Structured page parsing data
* * *

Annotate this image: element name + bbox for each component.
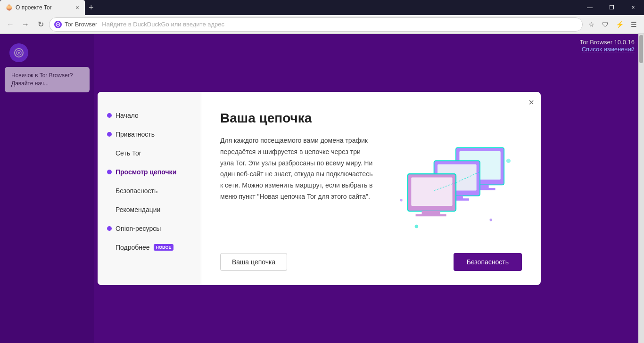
minimize-button[interactable]: — bbox=[579, 0, 601, 15]
nav-label-recommendations: Рекомендации bbox=[116, 206, 160, 213]
nav-dot-empty-security bbox=[107, 188, 112, 193]
address-bar[interactable]: Tor Browser Найдите в DuckDuckGo или вве… bbox=[49, 17, 583, 32]
nav-dot-onion bbox=[107, 226, 112, 231]
changelog-link[interactable]: Список изменений bbox=[582, 46, 635, 53]
modal-nav-item-onion[interactable]: Onion-ресурсы bbox=[98, 219, 201, 238]
nav-dot-empty-tor_network bbox=[107, 151, 112, 155]
address-text: Найдите в DuckDuckGo или введите адрес bbox=[102, 21, 578, 28]
modal-nav-item-start[interactable]: Начало bbox=[98, 106, 201, 125]
new-tab-button[interactable]: + bbox=[85, 3, 98, 13]
version-info: Tor Browser 10.0.16 Список изменений bbox=[580, 39, 635, 53]
scrollbar-thumb[interactable] bbox=[639, 35, 643, 63]
security-button[interactable]: Безопасность bbox=[454, 253, 522, 271]
window-controls: — ❐ × bbox=[579, 0, 644, 15]
circuit-illustration bbox=[395, 135, 517, 239]
browser-name-label: Tor Browser bbox=[65, 21, 97, 28]
nav-label-onion: Onion-ресурсы bbox=[116, 225, 161, 232]
tor-circuit-button[interactable]: ⚡ bbox=[613, 18, 626, 31]
modal-dialog: × НачалоПриватностьСеть TorПросмотр цепо… bbox=[98, 92, 541, 285]
modal-content: Ваша цепочка Для каждого посещаемого вам… bbox=[201, 92, 541, 285]
nav-label-circuit: Просмотр цепочки bbox=[116, 168, 176, 176]
scrollbar-track[interactable] bbox=[638, 34, 644, 343]
modal-description: Для каждого посещаемого вами домена траф… bbox=[220, 135, 376, 239]
circuit-button[interactable]: Ваша цепочка bbox=[220, 253, 287, 271]
modal-title: Ваша цепочка bbox=[220, 111, 522, 126]
titlebar: 🧅 О проекте Tor × + — ❐ × bbox=[0, 0, 644, 15]
nav-dot-privacy bbox=[107, 132, 112, 137]
navbar-icons: ☆ 🛡 ⚡ ☰ bbox=[585, 18, 640, 31]
modal-nav-item-privacy[interactable]: Приватность bbox=[98, 125, 201, 144]
version-label: Tor Browser 10.0.16 bbox=[580, 39, 635, 46]
nav-badge-more: НОВОЕ bbox=[154, 244, 174, 251]
reload-button[interactable]: ↻ bbox=[34, 18, 47, 31]
modal-nav-item-more[interactable]: ПодробнееНОВОЕ bbox=[98, 238, 201, 257]
nav-dot-circuit bbox=[107, 170, 112, 174]
svg-point-1 bbox=[58, 24, 59, 25]
modal-footer: Ваша цепочка Безопасность bbox=[220, 253, 522, 271]
modal-illustration bbox=[390, 135, 522, 239]
svg-rect-15 bbox=[422, 211, 440, 214]
modal-nav-item-recommendations[interactable]: Рекомендации bbox=[98, 200, 201, 219]
modal-nav-item-circuit[interactable]: Просмотр цепочки bbox=[98, 163, 201, 181]
svg-point-19 bbox=[415, 225, 418, 228]
tab-title: О проекте Tor bbox=[16, 4, 52, 11]
nav-label-more: Подробнее bbox=[116, 244, 150, 251]
nav-label-tor_network: Сеть Tor bbox=[116, 149, 141, 157]
svg-rect-16 bbox=[416, 214, 446, 217]
titlebar-left: 🧅 О проекте Tor × + bbox=[0, 0, 579, 15]
modal-close-button[interactable]: × bbox=[528, 98, 534, 107]
maximize-button[interactable]: ❐ bbox=[601, 0, 622, 15]
modal-overlay: × НачалоПриватностьСеть TorПросмотр цепо… bbox=[0, 34, 638, 343]
tor-icon bbox=[54, 21, 62, 28]
tab-favicon: 🧅 bbox=[6, 4, 13, 11]
nav-label-start: Начало bbox=[116, 112, 139, 119]
modal-nav-item-tor_network[interactable]: Сеть Tor bbox=[98, 144, 201, 163]
tab-close-button[interactable]: × bbox=[75, 4, 79, 11]
close-button[interactable]: × bbox=[622, 0, 644, 15]
back-button[interactable]: ← bbox=[4, 18, 17, 31]
modal-nav-item-security[interactable]: Безопасность bbox=[98, 181, 201, 200]
bookmark-button[interactable]: ☆ bbox=[585, 18, 598, 31]
modal-body: Для каждого посещаемого вами домена траф… bbox=[220, 135, 522, 239]
svg-rect-14 bbox=[411, 178, 452, 206]
nav-label-security: Безопасность bbox=[116, 187, 157, 195]
nav-dot-start bbox=[107, 113, 112, 118]
nav-dot-empty-more bbox=[107, 245, 112, 250]
navbar: ← → ↻ Tor Browser Найдите в DuckDuckGo и… bbox=[0, 15, 644, 34]
menu-button[interactable]: ☰ bbox=[627, 18, 640, 31]
svg-point-20 bbox=[490, 219, 493, 221]
forward-button[interactable]: → bbox=[19, 18, 32, 31]
modal-navigation: НачалоПриватностьСеть TorПросмотр цепочк… bbox=[98, 92, 201, 285]
nav-dot-empty-recommendations bbox=[107, 207, 112, 212]
svg-point-21 bbox=[506, 159, 511, 163]
shield-button[interactable]: 🛡 bbox=[599, 18, 612, 31]
nav-label-privacy: Приватность bbox=[116, 131, 155, 138]
svg-point-22 bbox=[400, 199, 403, 202]
main-area: Новичок в Tor Browser? Давайте нач... To… bbox=[0, 34, 644, 343]
active-tab[interactable]: 🧅 О проекте Tor × bbox=[0, 0, 85, 15]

* * *

▸ **AIM OF THE EXERCISE**: Please output all of the entries above exactly, but without any picture.

▸ **EXERCISE SOLUTION**:
Annotate this image: element name + bbox for each component.
minimize-button[interactable]: — bbox=[579, 0, 601, 15]
nav-label-recommendations: Рекомендации bbox=[116, 206, 160, 213]
nav-dot-empty-security bbox=[107, 188, 112, 193]
address-bar[interactable]: Tor Browser Найдите в DuckDuckGo или вве… bbox=[49, 17, 583, 32]
nav-dot-onion bbox=[107, 226, 112, 231]
changelog-link[interactable]: Список изменений bbox=[582, 46, 635, 53]
modal-nav-item-onion[interactable]: Onion-ресурсы bbox=[98, 219, 201, 238]
nav-dot-empty-tor_network bbox=[107, 151, 112, 155]
address-text: Найдите в DuckDuckGo или введите адрес bbox=[102, 21, 578, 28]
modal-nav-item-start[interactable]: Начало bbox=[98, 106, 201, 125]
new-tab-button[interactable]: + bbox=[85, 3, 98, 13]
version-info: Tor Browser 10.0.16 Список изменений bbox=[580, 39, 635, 53]
scrollbar-thumb[interactable] bbox=[639, 35, 643, 63]
security-button[interactable]: Безопасность bbox=[454, 253, 522, 271]
window-controls: — ❐ × bbox=[579, 0, 644, 15]
circuit-illustration bbox=[395, 135, 517, 239]
browser-name-label: Tor Browser bbox=[65, 21, 97, 28]
nav-label-onion: Onion-ресурсы bbox=[116, 225, 161, 232]
tor-circuit-button[interactable]: ⚡ bbox=[613, 18, 626, 31]
modal-dialog: × НачалоПриватностьСеть TorПросмотр цепо… bbox=[98, 92, 541, 285]
modal-content: Ваша цепочка Для каждого посещаемого вам… bbox=[201, 92, 541, 285]
nav-label-circuit: Просмотр цепочки bbox=[116, 168, 176, 176]
scrollbar-track[interactable] bbox=[638, 34, 644, 343]
modal-description: Для каждого посещаемого вами домена траф… bbox=[220, 135, 376, 239]
circuit-button[interactable]: Ваша цепочка bbox=[220, 253, 287, 271]
modal-title: Ваша цепочка bbox=[220, 111, 522, 126]
titlebar: 🧅 О проекте Tor × + — ❐ × bbox=[0, 0, 644, 15]
nav-dot-privacy bbox=[107, 132, 112, 137]
navbar-icons: ☆ 🛡 ⚡ ☰ bbox=[585, 18, 640, 31]
modal-nav-item-privacy[interactable]: Приватность bbox=[98, 125, 201, 144]
version-label: Tor Browser 10.0.16 bbox=[580, 39, 635, 46]
nav-badge-more: НОВОЕ bbox=[154, 244, 174, 251]
reload-button[interactable]: ↻ bbox=[34, 18, 47, 31]
modal-nav-item-more[interactable]: ПодробнееНОВОЕ bbox=[98, 238, 201, 257]
nav-dot-circuit bbox=[107, 170, 112, 174]
svg-point-1 bbox=[58, 24, 59, 25]
modal-footer: Ваша цепочка Безопасность bbox=[220, 253, 522, 271]
modal-illustration bbox=[390, 135, 522, 239]
svg-rect-15 bbox=[422, 211, 440, 214]
modal-nav-item-recommendations[interactable]: Рекомендации bbox=[98, 200, 201, 219]
modal-nav-item-circuit[interactable]: Просмотр цепочки bbox=[98, 163, 201, 181]
svg-point-19 bbox=[415, 225, 418, 228]
tab-title: О проекте Tor bbox=[16, 4, 52, 11]
nav-label-more: Подробнее bbox=[116, 244, 150, 251]
nav-label-tor_network: Сеть Tor bbox=[116, 149, 141, 157]
svg-rect-16 bbox=[416, 214, 446, 217]
titlebar-left: 🧅 О проекте Tor × + bbox=[0, 0, 579, 15]
modal-close-button[interactable]: × bbox=[528, 98, 534, 107]
maximize-button[interactable]: ❐ bbox=[601, 0, 622, 15]
modal-overlay: × НачалоПриватностьСеть TorПросмотр цепо… bbox=[0, 34, 638, 343]
tor-icon bbox=[54, 21, 62, 28]
tab-favicon: 🧅 bbox=[6, 4, 13, 11]
nav-label-start: Начало bbox=[116, 112, 139, 119]
modal-nav-item-tor_network[interactable]: Сеть Tor bbox=[98, 144, 201, 163]
tab-close-button[interactable]: × bbox=[75, 4, 79, 11]
close-button[interactable]: × bbox=[622, 0, 644, 15]
back-button[interactable]: ← bbox=[4, 18, 17, 31]
modal-nav-item-security[interactable]: Безопасность bbox=[98, 181, 201, 200]
bookmark-button[interactable]: ☆ bbox=[585, 18, 598, 31]
modal-body: Для каждого посещаемого вами домена траф… bbox=[220, 135, 522, 239]
svg-rect-14 bbox=[411, 178, 452, 206]
nav-label-security: Безопасность bbox=[116, 187, 157, 195]
nav-dot-start bbox=[107, 113, 112, 118]
nav-dot-empty-more bbox=[107, 245, 112, 250]
navbar: ← → ↻ Tor Browser Найдите в DuckDuckGo и… bbox=[0, 15, 644, 34]
menu-button[interactable]: ☰ bbox=[627, 18, 640, 31]
svg-point-20 bbox=[490, 219, 493, 221]
forward-button[interactable]: → bbox=[19, 18, 32, 31]
modal-navigation: НачалоПриватностьСеть TorПросмотр цепочк… bbox=[98, 92, 201, 285]
nav-dot-empty-recommendations bbox=[107, 207, 112, 212]
svg-point-21 bbox=[506, 159, 511, 163]
shield-button[interactable]: 🛡 bbox=[599, 18, 612, 31]
nav-label-privacy: Приватность bbox=[116, 131, 155, 138]
svg-point-22 bbox=[400, 199, 403, 202]
main-area: Новичок в Tor Browser? Давайте нач... To… bbox=[0, 34, 644, 343]
active-tab[interactable]: 🧅 О проекте Tor × bbox=[0, 0, 85, 15]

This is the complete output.